The final demand of the Irish Catholic Bishops is perhaps the most brazen. In bold type, the Church admonishes the NCCA that whatever the intention of the curriculum, the reality of the implementation of the course would be based on the ethos of the school. In fact, the Church suggests that the NCCA should drop the pretence in their documents of a curriculum intended for students of all faiths and none, in order to state instead that catechesis would be performed by school patrons.
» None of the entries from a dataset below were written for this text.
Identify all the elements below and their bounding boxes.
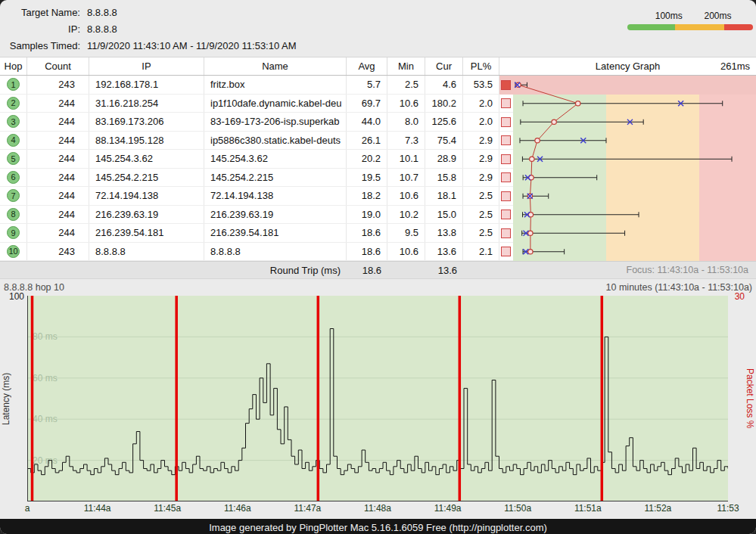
hop-number-badge: 1	[7, 78, 20, 91]
cur-cell: 15.8	[425, 169, 463, 187]
ip-cell: 31.16.218.254	[89, 95, 204, 113]
hop-number-cell: 2	[0, 95, 27, 113]
packet-loss-cell: 2.9	[463, 132, 499, 150]
latency-scale-labels: 100ms 200ms	[627, 11, 753, 24]
cur-cell: 75.4	[425, 132, 463, 150]
hop-number-badge: 6	[7, 171, 20, 184]
pingplotter-window: Target Name: 8.8.8.8 IP: 8.8.8.8 Samples…	[0, 0, 756, 534]
round-trip-cur: 13.6	[425, 262, 463, 278]
cur-cell: 18.1	[425, 187, 463, 205]
hop-number-cell: 10	[0, 243, 27, 261]
cur-cell: 13.8	[425, 224, 463, 242]
name-cell: 83-169-173-206-isp.superkab	[204, 113, 347, 131]
summary-header: Target Name: 8.8.8.8 IP: 8.8.8.8 Samples…	[0, 0, 756, 57]
min-cell: 10.2	[387, 206, 425, 224]
count-cell: 244	[27, 113, 89, 131]
latency-step-line	[27, 329, 728, 475]
count-cell: 244	[27, 150, 89, 168]
hop-number-cell: 1	[0, 76, 27, 94]
packet-loss-cell: 2.5	[463, 224, 499, 242]
avg-cell: 69.7	[347, 95, 387, 113]
hop-rows: 1243192.168.178.1fritz.box5.72.54.653.52…	[0, 76, 756, 261]
x-tick-label: 11:51a	[574, 503, 602, 514]
count-cell: 244	[27, 95, 89, 113]
hop-number-badge: 9	[7, 226, 20, 239]
avg-cell: 44.0	[347, 113, 387, 131]
hop-number-badge: 10	[7, 245, 20, 258]
latency-scale-bar	[627, 24, 753, 30]
name-cell: ip1f10dafe.dynamic.kabel-deu	[204, 95, 347, 113]
legend-100ms-label: 100ms	[655, 11, 683, 21]
col-header-latency-graph: Latency Graph 261ms	[499, 57, 756, 75]
timeline-range-label: 10 minutes (11:43:10a - 11:53:10a)	[606, 282, 752, 293]
col-header-name: Name	[204, 57, 347, 75]
packet-loss-cell: 2.0	[463, 95, 499, 113]
count-cell: 243	[27, 243, 89, 261]
col-header-count: Count	[27, 57, 89, 75]
cur-cell: 13.6	[425, 243, 463, 261]
ip-cell: 8.8.8.8	[89, 243, 204, 261]
samples-timed-label: Samples Timed:	[0, 38, 80, 54]
gridline-label: 40 ms	[33, 414, 58, 424]
hop-number-cell: 9	[0, 224, 27, 242]
timeline-plot[interactable]: 80 ms60 ms40 ms20 ms	[27, 296, 728, 501]
avg-cell: 18.6	[347, 224, 387, 242]
latency-graph-title: Latency Graph	[596, 61, 660, 72]
col-header-ip: IP	[89, 57, 204, 75]
table-header: Hop Count IP Name Avg Min Cur PL% Latenc…	[0, 57, 756, 76]
name-cell: 145.254.3.62	[204, 150, 347, 168]
x-tick-label: 11:50a	[504, 503, 531, 514]
count-cell: 244	[27, 132, 89, 150]
round-trip-avg: 18.6	[347, 262, 387, 278]
name-cell: 216.239.54.181	[204, 224, 347, 242]
name-cell: 145.254.2.215	[204, 169, 347, 187]
packet-loss-cell: 2.0	[463, 113, 499, 131]
hop-number-cell: 8	[0, 206, 27, 224]
x-tick-label: 11:48a	[364, 503, 391, 514]
target-name-label: Target Name:	[0, 5, 80, 21]
ip-label: IP:	[0, 21, 80, 38]
timeline-graph: 80 ms60 ms40 ms20 ms	[27, 296, 728, 501]
x-tick-label: a	[25, 503, 30, 514]
count-cell: 243	[27, 76, 89, 94]
latency-range-graph	[499, 76, 756, 261]
min-cell: 10.6	[387, 187, 425, 205]
time-axis: a11:44a11:45a11:46a11:47a11:48a11:49a11:…	[27, 503, 728, 518]
x-tick-label: 11:46a	[224, 503, 251, 514]
cur-cell: 15.0	[425, 206, 463, 224]
legend-200ms-label: 200ms	[705, 11, 732, 21]
ip-cell: 72.14.194.138	[89, 187, 204, 205]
x-tick-label: 11:49a	[434, 503, 462, 514]
latency-scale-legend: 100ms 200ms	[627, 11, 753, 41]
col-header-hop: Hop	[0, 57, 27, 75]
latency-graph-layer	[499, 76, 756, 261]
count-cell: 244	[27, 169, 89, 187]
x-tick-label: 11:45a	[154, 503, 181, 514]
hop-number-badge: 4	[7, 134, 20, 147]
gridline-label: 60 ms	[33, 373, 58, 383]
min-cell: 9.5	[387, 224, 425, 242]
packet-loss-cell: 2.1	[463, 243, 499, 261]
col-header-avg: Avg	[347, 57, 387, 75]
x-tick-label: 11:52a	[644, 503, 671, 514]
hop-number-badge: 8	[7, 208, 20, 221]
x-tick-label: 11:47a	[294, 503, 321, 514]
ip-cell: 145.254.3.62	[89, 150, 204, 168]
packet-loss-cell: 2.5	[463, 206, 499, 224]
cur-cell: 4.6	[425, 76, 463, 94]
trace-table: Hop Count IP Name Avg Min Cur PL% Latenc…	[0, 57, 756, 261]
min-cell: 10.6	[387, 243, 425, 261]
timeline-section: 8.8.8.8 hop 10 10 minutes (11:43:10a - 1…	[0, 279, 756, 519]
gridline-label: 80 ms	[33, 331, 58, 342]
focus-range-label: Focus: 11:43:10a - 11:53:10a	[499, 262, 756, 278]
count-cell: 244	[27, 224, 89, 242]
cur-cell: 28.9	[425, 150, 463, 168]
hop-number-cell: 7	[0, 187, 27, 205]
ip-cell: 216.239.63.19	[89, 206, 204, 224]
hop-number-cell: 6	[0, 169, 27, 187]
avg-cell: 19.0	[347, 206, 387, 224]
hop-number-cell: 4	[0, 132, 27, 150]
ip-cell: 88.134.195.128	[89, 132, 204, 150]
min-cell: 8.0	[387, 113, 425, 131]
x-tick-label: 11:53	[717, 503, 739, 514]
This is then the second level Religious Education course that is being taught in Irish schools today. What the NCCA describes to parents as a course that is suitable for children of all faiths and none, has in fact been usurped by denominational interests so that faith formation is in practice integrated within the content. It is not just the NCCA that were aware of this either. The then Minister for Education, Michael Woods, was also clearly aware that in the context of the work of the NCCA, the school patrons would continue to decide how Religious Education content would be delivered to students. On the 2nd of June 2001, he wrote to the National Association of Post Primary Diocesan Advisers, making this clear.
Atheist Ireland has obtained additional documents under Freedom of Information, which further describe how the State Religious Education curriculum produced by the NCCA was compromised.
The final Document produced by the Church is the Guidelines for the Faith Formation and Development of Catholic Students. It is still in place today and is the basis for the delivery of the State Religious Education course to all religions and none. Parents are never informed that this is happening.